The Times piece is vague with regard to how hard-hitting this mini-campaign will be, but there’s no doubt that a significant portion of its funding, at the very least, will be devoted to attacking Republicans. If Obama’s speech announcing Garland’s nomination is anything to go by, it doesn’t seem like all of those attacks will be from the left, either. And this is where Garland’s reputation for “moderation” comes in handy.
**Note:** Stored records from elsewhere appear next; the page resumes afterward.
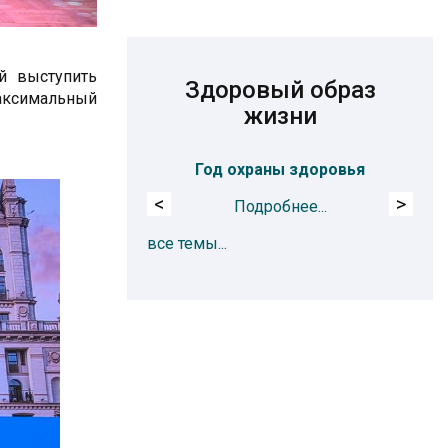
й выступить
Здоровый образ
максимальный
жизни
Год охраны здоровья
Про
<
>
Подробнее...
все темы...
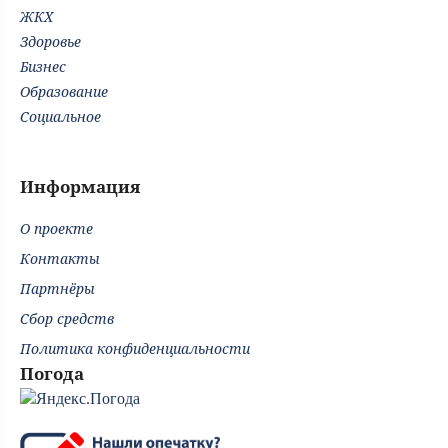
ЖКХ
Здоровье
Бизнес
Образование
Социальное
Информация
О проекте
Контакты
Партнёры
Сбор средств
Политика конфиденциальности
Погода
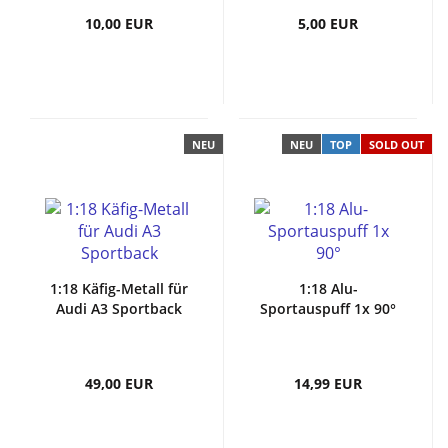
10,00 EUR
5,00 EUR
NEU
NEU
TOP
SOLD OUT
1:18 Käfig-Metall für
1:18 Alu-
Audi A3 Sportback
Sportauspuff 1x 90°
49,00 EUR
14,99 EUR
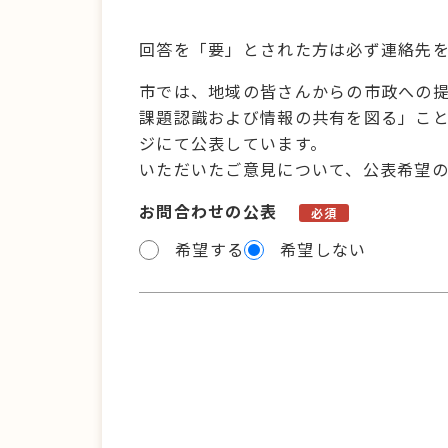
回答を「要」とされた方は必ず連絡先
市では、地域の皆さんからの市政への
課題認識および情報の共有を図る」こ
ジにて公表しています。
いただいたご意見について、公表希望
お問合わせの公表
必須
希望する
希望しない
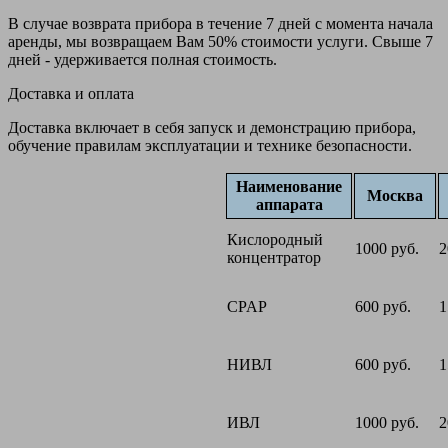
В случае возврата прибора в течение 7 дней с момента начала
аренды, мы возвращаем Вам 50% стоимости услуги. Свыше 7
дней - удерживается полная стоимость.
Доставка и оплата
Доставка включает в себя запуск и демонстрацию прибора,
обучение правилам эксплуатации и технике безопасности.
Наименование
Москва
аппарата
Кислородный
1000 руб.
2
концентратор
CPAP
600 руб.
1
НИВЛ
600 руб.
1
ИВЛ
1000 руб.
2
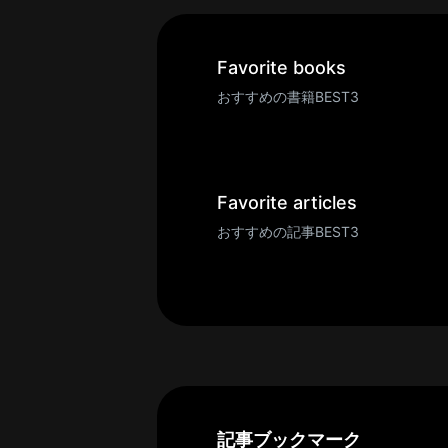
一
覧
へ
Favorite books
パ
おすすめの書籍BEST3
ト
ロ
ン
募
Favorite articles
集
おすすめの記事BEST3
一
覧
へ
講
義
開
催/
ア
記事ブックマーク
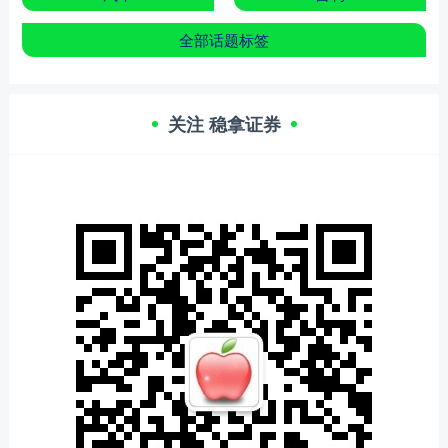
全部话题标签
关注 稳拿证券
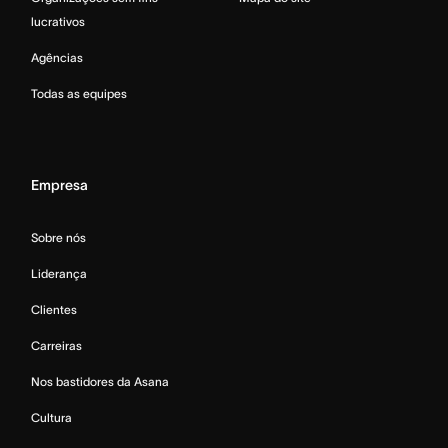
lucrativos
Agências
Todas as equipes
Empresa
Sobre nós
Liderança
Clientes
Carreiras
Nos bastidores da Asana
Cultura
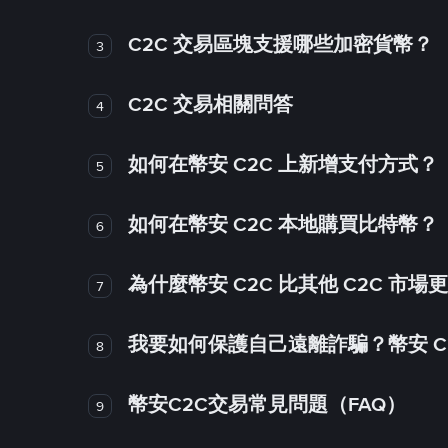
C2C 交易區塊支援哪些加密貨幣？
3
C2C 交易相關問答
4
如何在幣安 C2C 上新增支付方式？
5
如何在幣安 C2C 本地購買比特幣？
6
為什麼幣安 C2C 比其他 C2C 市場
7
我要如何保護自己遠離詐騙？幣安 C2
8
幣安C2C交易常見問題（FAQ）
9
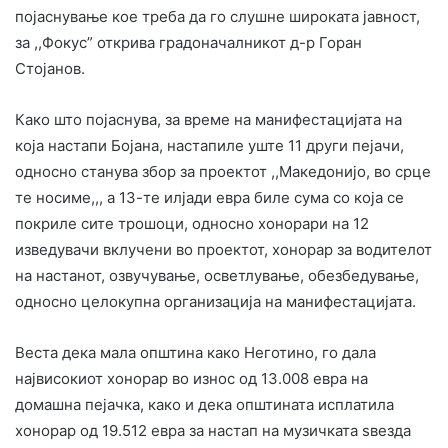
појаснување кое треба да го слушне широката јавност,
за ,,Фокус” открива градоначалникот д-р Горан
Стојанов.
Како што појаснува, за време на манифестацијата на
која настапи Бојана, настапиле уште 11 други пејачи,
односно станува збор за проектот ,,Македонијо, во срце
те носиме,,, а 13-те илјади евра биле сума со која се
покриле сите трошоци, односно хонорари на 12
изведувачи вклучени во проектот, хонорар за водителот
на настанот, озвучување, осветлување, обезбедување,
односно целокупна организација на манифестацијата.
Веста дека мала општина како Неготино, го дала
највисокиот хонорар во износ од 13.008 евра на
домашна пејачка, како и дека општината исплатила
хонорар од 19.512 евра за настап на музичката ѕвезда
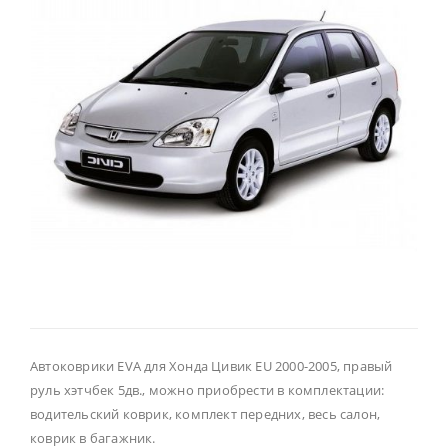
Автоковрики EVA для Хонда Цивик EU 2000-2005, правый
руль хэтчбек 5дв., можно приобрести в комплектации:
водительский коврик, комплект передних, весь салон,
коврик в багажник.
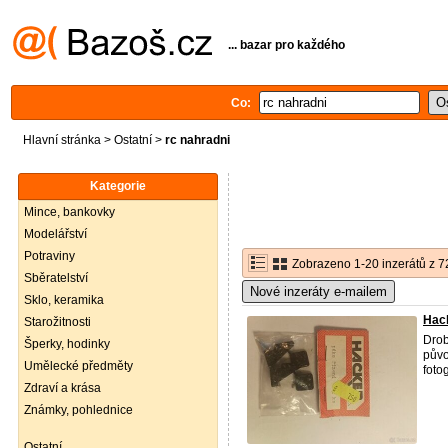
... bazar pro každého
Co:
Hlavní stránka
>
Ostatní
>
rc nahradni
Kategorie
Mince, bankovky
Modelářství
Potraviny
Zobrazeno 1-20 inzerátů z 7
Sběratelství
Nové inzeráty e-mailem
Sklo, keramika
Hack
Starožitnosti
Drob
Šperky, hodinky
půvo
Umělecké předměty
foto
Zdraví a krása
Známky, pohlednice
Ostatní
For instance, take a look at this section of the speech, which you could easily imagine coming from a Republican president in defense of a conservative nominee:
[Garland’s] sterling record as a prosecutor led him to the Justice Department, where he oversaw some of the most significant prosecutions in the 1990s, including overseeing every aspect of the federal response to the Oklahoma City bombing. In the aftermath of that act of terror, when 168 people, many of them small children, were murdered, Merrick had one evening to say goodbye to his own young daughters before he boarded a plane to Oklahoma City, and he would remain there for weeks. He worked side by side with first responders, rescue workers, local and federal law enforcement. He led the investigation and supervised the prosecution that brought Timothy McVeigh to justice.
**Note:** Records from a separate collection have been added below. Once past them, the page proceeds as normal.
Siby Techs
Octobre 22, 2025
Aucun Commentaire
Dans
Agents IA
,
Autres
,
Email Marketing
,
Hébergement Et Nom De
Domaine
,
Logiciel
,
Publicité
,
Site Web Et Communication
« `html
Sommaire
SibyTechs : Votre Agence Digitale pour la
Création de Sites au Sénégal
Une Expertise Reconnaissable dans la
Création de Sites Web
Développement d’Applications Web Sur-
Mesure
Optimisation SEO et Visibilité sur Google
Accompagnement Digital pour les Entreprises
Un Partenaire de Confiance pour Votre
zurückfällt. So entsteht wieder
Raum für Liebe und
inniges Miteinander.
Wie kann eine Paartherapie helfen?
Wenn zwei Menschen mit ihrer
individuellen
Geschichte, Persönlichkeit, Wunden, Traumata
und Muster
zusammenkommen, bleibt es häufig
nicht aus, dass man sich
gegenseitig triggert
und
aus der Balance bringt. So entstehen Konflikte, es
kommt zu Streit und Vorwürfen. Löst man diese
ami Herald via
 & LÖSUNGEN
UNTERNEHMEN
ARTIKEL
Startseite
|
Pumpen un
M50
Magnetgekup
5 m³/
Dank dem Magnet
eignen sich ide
But perhaps most important is the way he did it. Throughout the process, Merrick took pains to do everything by the book. When people offered to turn over evidence voluntarily, he refused, taking the harder route of obtaining the proper subpoenas instead, because Merrick would take no chances that someone who murdered innocent Americans might go free on a technicality.
Such “law and order” rhetoric makes lefties nervous (MSNBC’s Chris Hayes described it as “reactionary garbage”); but it makes conservatives — the smart ones, at least — downright scared. Why? Not just because they think it’ll make stopping Garland harder, but because they know a wedge issue when they see one. And they know that Obama will answer their obstruction by driving that wedge as deep into the GOP coalition as he can.
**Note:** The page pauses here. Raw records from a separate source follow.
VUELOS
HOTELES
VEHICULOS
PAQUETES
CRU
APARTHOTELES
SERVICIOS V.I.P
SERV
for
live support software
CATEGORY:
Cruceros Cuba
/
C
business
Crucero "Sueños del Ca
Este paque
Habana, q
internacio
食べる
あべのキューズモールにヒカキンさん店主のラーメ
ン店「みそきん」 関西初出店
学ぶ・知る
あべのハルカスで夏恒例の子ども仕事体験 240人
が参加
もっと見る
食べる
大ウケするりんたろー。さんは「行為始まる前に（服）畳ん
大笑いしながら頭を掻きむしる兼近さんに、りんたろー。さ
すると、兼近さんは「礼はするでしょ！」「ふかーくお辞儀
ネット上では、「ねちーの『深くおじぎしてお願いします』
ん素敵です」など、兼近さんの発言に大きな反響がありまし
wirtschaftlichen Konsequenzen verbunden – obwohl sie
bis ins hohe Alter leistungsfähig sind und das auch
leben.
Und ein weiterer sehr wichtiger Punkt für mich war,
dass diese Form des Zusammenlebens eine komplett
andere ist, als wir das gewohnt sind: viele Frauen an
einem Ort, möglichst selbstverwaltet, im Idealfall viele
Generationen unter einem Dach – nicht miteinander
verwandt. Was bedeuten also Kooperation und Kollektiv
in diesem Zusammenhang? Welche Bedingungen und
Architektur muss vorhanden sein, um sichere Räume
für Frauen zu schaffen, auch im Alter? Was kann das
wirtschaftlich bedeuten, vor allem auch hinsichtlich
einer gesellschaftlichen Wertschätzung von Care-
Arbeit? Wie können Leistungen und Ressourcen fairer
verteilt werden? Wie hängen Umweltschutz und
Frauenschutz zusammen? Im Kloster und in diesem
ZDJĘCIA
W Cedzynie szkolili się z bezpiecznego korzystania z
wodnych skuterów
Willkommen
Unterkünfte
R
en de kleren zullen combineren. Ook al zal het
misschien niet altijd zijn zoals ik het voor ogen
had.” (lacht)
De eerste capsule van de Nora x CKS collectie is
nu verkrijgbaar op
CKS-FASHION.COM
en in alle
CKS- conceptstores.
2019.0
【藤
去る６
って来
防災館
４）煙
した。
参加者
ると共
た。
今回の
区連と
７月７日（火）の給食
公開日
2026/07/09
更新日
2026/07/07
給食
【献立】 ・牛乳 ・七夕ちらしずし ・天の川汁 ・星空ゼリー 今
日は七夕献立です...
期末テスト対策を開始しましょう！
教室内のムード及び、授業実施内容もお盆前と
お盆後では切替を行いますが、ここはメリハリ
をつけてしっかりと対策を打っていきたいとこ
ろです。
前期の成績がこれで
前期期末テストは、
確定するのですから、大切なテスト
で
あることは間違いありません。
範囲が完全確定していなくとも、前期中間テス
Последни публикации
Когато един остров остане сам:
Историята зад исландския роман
In this scenario, it’s hard to see how Obama loses. If ratcheting up the pressure causes the GOP to cry uncle, then Garland ends up on the Supreme Court, giving liberals the majority for the first time in a generation. And if that pressure isn’t enough to get Garland a vote, it’s still going to cause the GOP even more internal strife than it’s experiencing already — which makes a Clinton victory more likely, too.
And if Clinton wins, then Obama has a few options. He can try to get Garland confirmed in a “lame-duck” session; or he can punish Republicans even further, as many liberals will no doubt advocate, by withdrawing Garland and letting Clinton pick an even more liberal nominee herself. Either way, the Supreme Court just got a lot more liberal; and the Republican Party just got a lot more demoralized and divided.
As noted in the beginning of the piece, it’s eminently possible that this doesn’t work. Republicans may prove just smart enough to take what Obama’s giving. But even if that happens, it wouldn’t change the subtly ruthless nature of the president’s gambit. You may disagree with the strategy — you may prefer firing up liberals to splitting Republicans — but there should be no question that Obama knows what he’s doing.